*** STORED DATA ***

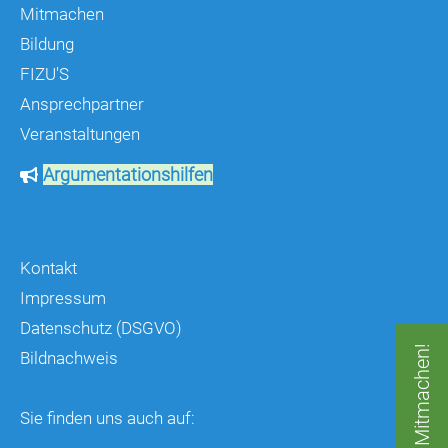
Mitmachen
Bildung
FIZU'S
Ansprechpartner
Veranstaltungen
Argumentationshilfen
Kontakt
Impressum
Datenschutz (DSGVO)
Jetzt Mitmachen!
Bildnachweis
Sie finden uns auch auf:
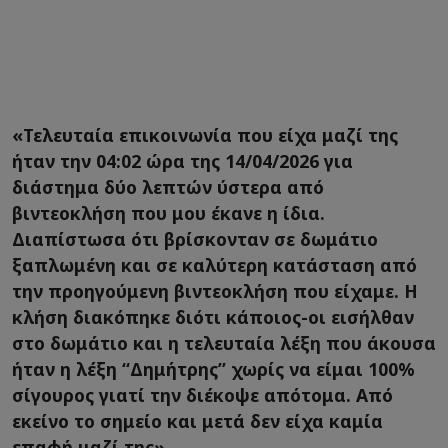
«Τελευταία επικοινωνία που είχα μαζί της
ήταν την 04:02 ώρα της 14/04/2026 για
διάστημα δύο λεπτών ύστερα από
βιντεοκλήση που μου έκανε η ίδια.
Διαπίστωσα ότι βρίσκονταν σε δωμάτιο
ξαπλωμένη και σε καλύτερη κατάσταση από
την προηγούμενη βιντεοκλήση που είχαμε. Η
κλήση διακόπηκε διότι κάποιος-οι εισήλθαν
στο δωμάτιο και η τελευταία λέξη που άκουσα
ήταν η λέξη “Δημήτρης” χωρίς να είμαι 100%
σίγουρος γιατί την διέκοψε απότομα. Από
εκείνο το σημείο και μετά δεν είχα καμία
επαφή μαζί της».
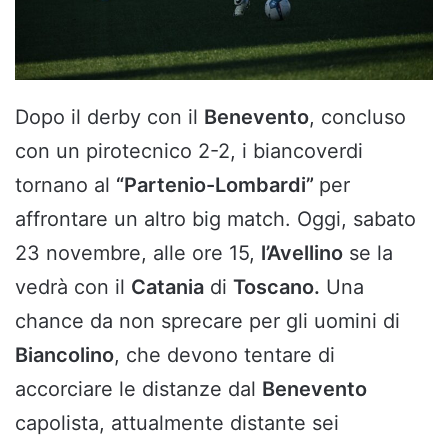
Dopo il derby con il
Benevento
, concluso
con un pirotecnico 2-2, i biancoverdi
tornano al
“Partenio-Lombardi”
per
affrontare un altro big match. Oggi, sabato
23 novembre, alle ore 15,
l’Avellino
se la
vedrà con il
Catania
di
Toscano.
Una
chance da non sprecare per gli uomini di
Biancolino
, che devono tentare di
accorciare le distanze dal
Benevento
capolista, attualmente distante sei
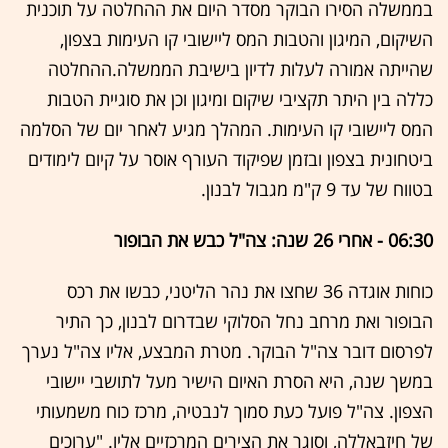
בממשלה הסירו הבוקר מסדר היום את ההחלטה על תוכנית
השיקום, המיגון והטבות המס ליישובי קו העימות בצפון,
שהייתה אמורה לעלות לדיון בישיבת הממשלה.ההחלטה
כללה בין היתר תקציבי שיקום ומיגון וכן את סוגיית הטבות
המס ליישובי קו העימות. המהלך מגיע לאחר יום של הסלמה
ביטחונית בצפון ובזמן שפיקוד העורף אוסר על קיום לימודים
בטווח של עד 9 ק"מ מגבול לבנון.
06:30 - אחרי 26 שנה: צה"ל כבש את הבופור
כוחות אוגדה 36 שחצו את נהר הליטני, כבשו את רכס
הבופור ואת מרחב נחל הסלוקי שבדרום לבנון, כך התיר
לפרסום דובר צה"ל הבוקר. מטרת המבצע, אליו צה"ל נערך
במשך שנה, היא הסרת האיום הישיר מעל לתושבי יישובי
הצפון. צה"ל פועל כעת סמוך לנבטיה, מרכז כוח משמעותי
של חיזבאללה, וסוגר את הצירים המרכזיים אליו. "ערוכים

***

### [WHAT YOU SHOULD DO]
What are the lines in the records above, word for word, from the one containing "Dopo il derby con il" through the one containing "מרכז כוח משמעותי", both ends included and pictures left out?

### [COMPLETED EXERCISE]
Dopo il derby con il
Benevento
, concluso
con un pirotecnico 2-2, i biancoverdi
tornano al
“Partenio-Lombardi”
per
affrontare un altro big match. Oggi, sabato
23 novembre, alle ore 15,
l’Avellino
se la
vedrà con il
Catania
di
Toscano.
Una
chance da non sprecare per gli uomini di
Biancolino
, che devono tentare di
accorciare le distanze dal
Benevento
capolista, attualmente distante sei
בממשלה הסירו הבוקר מסדר היום את ההחלטה על תוכנית
השיקום, המיגון והטבות המס ליישובי קו העימות בצפון,
שהייתה אמורה לעלות לדיון בישיבת הממשלה.ההחלטה
כללה בין היתר תקציבי שיקום ומיגון וכן את סוגיית הטבות
המס ליישובי קו העימות. המהלך מגיע לאחר יום של הסלמה
ביטחונית בצפון ובזמן שפיקוד העורף אוסר על קיום לימודים
בטווח של עד 9 ק"מ מגבול לבנון.
06:30 - אחרי 26 שנה: צה"ל כבש את הבופור
כוחות אוגדה 36 שחצו את נהר הליטני, כבשו את רכס
הבופור ואת מרחב נחל הסלוקי שבדרום לבנון, כך התיר
לפרסום דובר צה"ל הבוקר. מטרת המבצע, אליו צה"ל נערך
במשך שנה, היא הסרת האיום הישיר מעל לתושבי יישובי
הצפון. צה"ל פועל כעת סמוך לנבטיה, מרכז כוח משמעותי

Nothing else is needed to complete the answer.